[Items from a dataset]
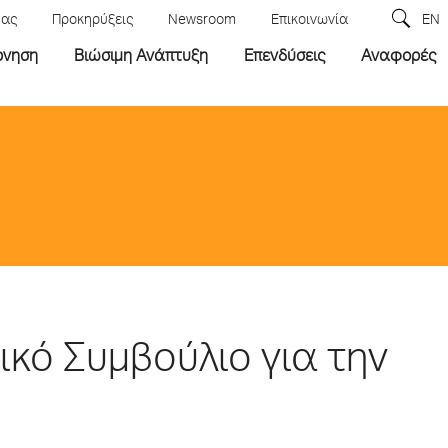
μας
Προκηρύξεις
Newsroom
Επικοινωνία
EN
ρνηση
Βιώσιμη Ανάπτυξη
Επενδύσεις
Αναφορές
ικό Συμβούλιο για την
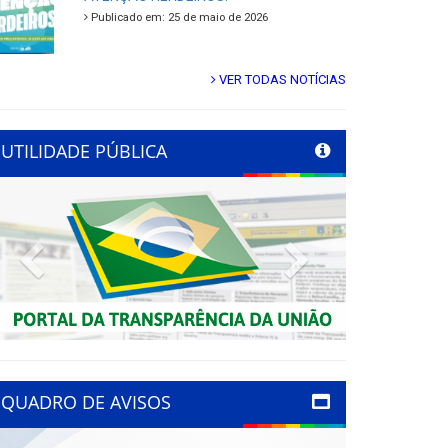
Publicado em: 25 de maio de 2026
VER TODAS NOTÍCIAS
UTILIDADE PÚBLICA
Previous
Next
QUADRO DE AVISOS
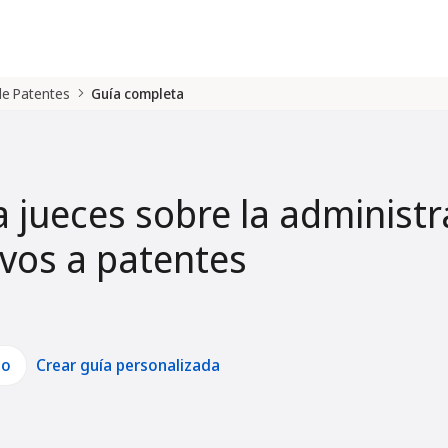
 de Patentes
Guía completa
a jueces sobre la administr
tivos a patentes
lo
Crear guía personalizada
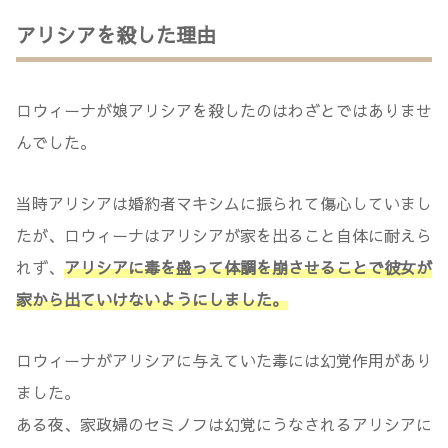
アリシアを殺した理由
ロウィーナが娘アリシアを殺したのはわざとではありませ
んでした。
当時アリシアは婚約者マキシムに振られて傷心していまし
たが、ロウィーナはアリシアが家を出ること自体に耐えら
れず、
アリシアに毒を盛って体調を崩させることで彼女が
家から出ていけないようにしました。
ロウィーナがアリシアに与えていた毒には幻覚作用があり
ました。
ある夜、家政婦のセミノフは幻覚にうなされるアリシアに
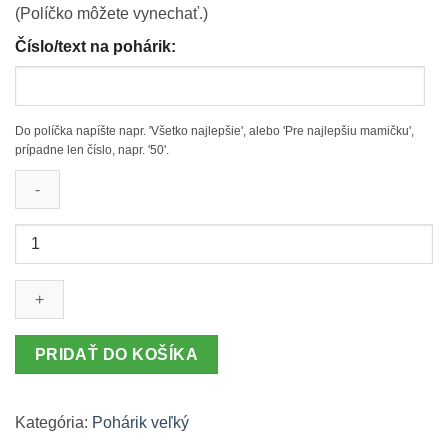
(Políčko môžete vynechať.)
Číslo/text na pohárik:
Do políčka napíšte napr. 'Všetko najlepšie', alebo 'Pre najlepšiu mamičku',
prípadne len číslo, napr. '50'.
množstvo
Pohárik
veľký
–
vínový
motív
PRIDAŤ DO KOŠÍKA
Kategória:
Pohárik veľký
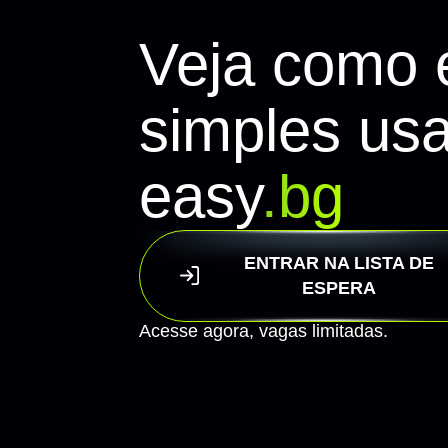
Veja como 
simples usa
easy
.bg
ENTRAR NA LISTA DE
ESPERA
Acesse agora,
vagas limitadas.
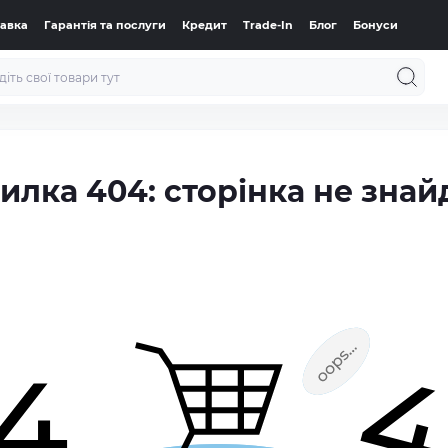
тавка
Гарантія та послуги
Кредит
Trade-In
Блог
Бонуси
илка 404: сторінка не знай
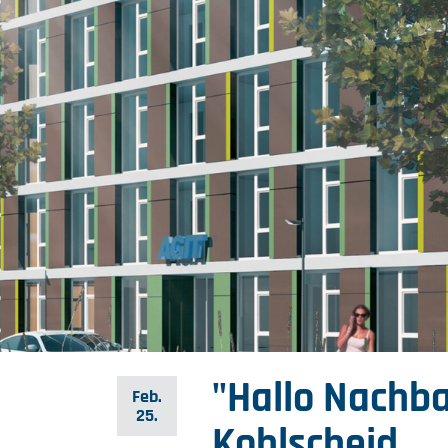
"Hallo Nachba
Feb.
25.
Kohlscheid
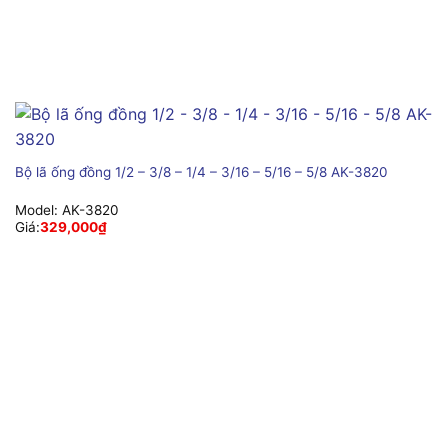
Bộ lã ống đồng 1/2 – 3/8 – 1/4 – 3/16 – 5/16 – 5/8 AK-3820
Model:
AK-3820
Giá:
329,000
₫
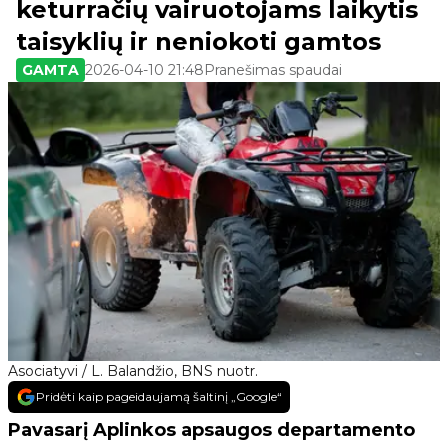
keturračių vairuotojams laikytis
taisyklių ir neniokoti gamtos
GAMTA
2026-04-10 21:48
Pranešimas spaudai
Asociatyvi / L. Balandžio, BNS nuotr.
Pridėti kaip pageidaujamą šaltinį „Google“
Pavasarį Aplinkos apsaugos departamento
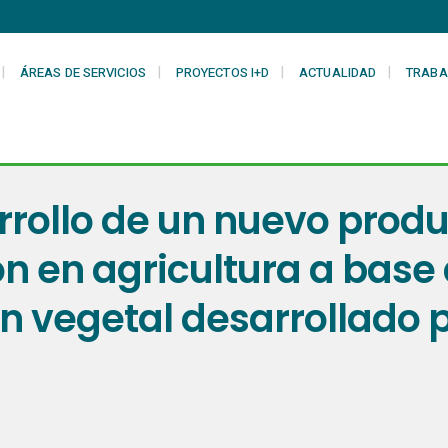
ÁREAS DE SERVICIOS
PROYECTOS I+D
ACTUALIDAD
TRABA
rrollo de un nuevo produ
n en agricultura a base 
en vegetal desarrollado 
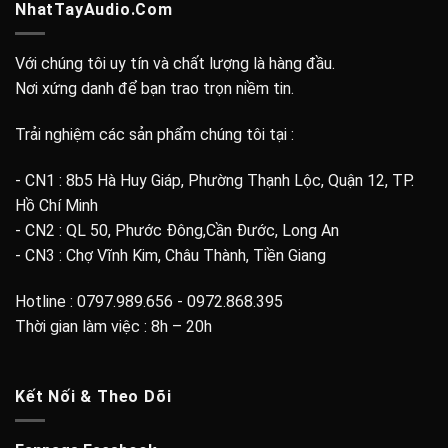
NhatTayAudio.Com
Với chúng tôi uy tín và chất lượng là hàng đầu.
Nơi xứng danh để bạn trao trọn niềm tin.
Trải nghiệm các sản phẩm chúng tôi tại :
- CN1 : 8b5 Hà Huy Giáp, Phường Thạnh Lộc, Quận 12, TP.
Hồ Chí Minh
- CN2 : QL 50, Phước Đông,Cần Đước, Long An
- CN3 : Chợ Vĩnh Kim, Châu Thành, Tiền Giang
Hotline : 0797.989.656 - 0972.868.395
Thời gian làm việc : 8h – 20h
Kết Nối & Theo Dõi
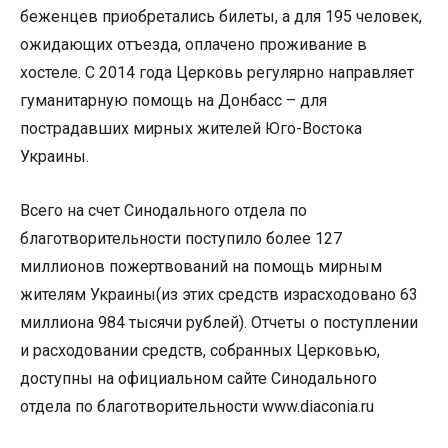
беженцев приобретались билеты, а для 195 человек,
ожидающих отъезда, оплачено проживание в
хостеле. С 2014 года Церковь регулярно направляет
гуманитарную помощь на Донбасс – для
пострадавших мирных жителей Юго-Востока
Украины.
Всего на счет Синодального отдела по
благотворительности поступило более 127
миллионов пожертвований на помощь мирным
жителям Украины(из этих средств израсходовано 63
миллиона 984 тысячи рублей). Отчеты о поступлении
и расходовании средств, собранных Церковью,
доступны на официальном сайте Синодального
отдела по благотворительности www.diaconia.ru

--- TASK ITEM ---
A faithful copy of all the entries is required, pictures excluded.

--- TASK RESULT ---
μας
Προκηρύξεις
Newsroom
Επικοινωνία
EN
ρνηση
Βιώσιμη Ανάπτυξη
Επενδύσεις
Αναφορές
ικό Συμβούλιο για την
Publicado em: 25 de maio de 2026
VER TODAS NOTÍCIAS
UTILIDADE PÚBLICA
Previous
Next
QUADRO DE AVISOS
 de Patentes
Guía completa
a jueces sobre la administr
tivos a patentes
lo
Crear guía personalizada
アリシアを殺した理由
ロウィーナが娘アリシアを殺したのはわざとではありませ
んでした。
当時アリシアは婚約者マキシムに振られて傷心していまし
たが、ロウィーナはアリシアが家を出ること自体に耐えら
れず、
アリシアに毒を盛って体調を崩させることで彼女が
家から出ていけないようにしました。
ロウィーナがアリシアに与えていた毒には幻覚作用があり
ました。
ある夜、家政婦のセミノフは幻覚にうなされるアリシアに
(Políčko môžete vynechať.)
Číslo/text na pohárik:
Do políčka napíšte napr. 'Všetko najlepšie', alebo 'Pre najlepšiu mamičku',
prípadne len číslo, napr. '50'.
množstvo
Pohárik
veľký
–
vínový
motív
PRIDAŤ DO KOŠÍKA
Kategória:
Pohárik veľký
Veja como 
simples usa
easy
.bg
ENTRAR NA LISTA DE
ESPERA
Acesse agora,
vagas limitadas.
тавка
Гарантія та послуги
Кредит
Trade-In
Блог
Бонуси
илка 404: сторінка не знай
"Hallo Nachba
Feb.
25.
Kohlscheid
Bộ lã ống đồng 1/2 – 3/8 – 1/4 – 3/16 – 5/16 – 5/8 AK-3820
Model:
AK-3820
Giá:
329,000
₫
keturračių vairuotojams laikytis
taisyklių ir neniokoti gamtos
GAMTA
2026-04-10 21:48
Pranešimas spaudai
Asociatyvi / L. Balandžio, BNS nuotr.
Pridėti kaip pageidaujamą šaltinį „Google“
Pavasarį Aplinkos apsaugos departamento
ÁREAS DE SERVICIOS
PROYECTOS I+D
ACTUALIDAD
TRABA
rrollo de un nuevo produ
n en agricultura a base 
en vegetal desarrollado 
NhatTayAudio.Com
Với chúng tôi uy tín và chất lượng là hàng đầu.
Nơi xứng danh để bạn trao trọn niềm tin.
Trải nghiệm các sản phẩm chúng tôi tại :
- CN1 : 8b5 Hà Huy Giáp, Phường Thạnh Lộc, Quận 12, TP.
Hồ Chí Minh
- CN2 : QL 50, Phước Đông,Cần Đước, Long An
- CN3 : Chợ Vĩnh Kim, Châu Thành, Tiền Giang
Hotline : 0797.989.656 - 0972.868.395
Thời gian làm việc : 8h – 20h
Kết Nối & Theo Dõi
беженцев приобретались билеты, а для 195 человек,
ожидающих отъезда, оплачено проживание в
хостеле. С 2014 года Церковь регулярно направляет
гуманитарную помощь на Донбасс – для
пострадавших мирных жителей Юго-Востока
Украины.
Всего на счет Синодального отдела по
благотворительности поступило более 127
миллионов пожертвований на помощь мирным
жителям Украины(из этих средств израсходовано 63
миллиона 984 тысячи рублей). Отчеты о поступлении
и расходовании средств, собранных Церковью,
доступны на официальном сайте Синодального
отдела по благотворительности www.diaconia.ru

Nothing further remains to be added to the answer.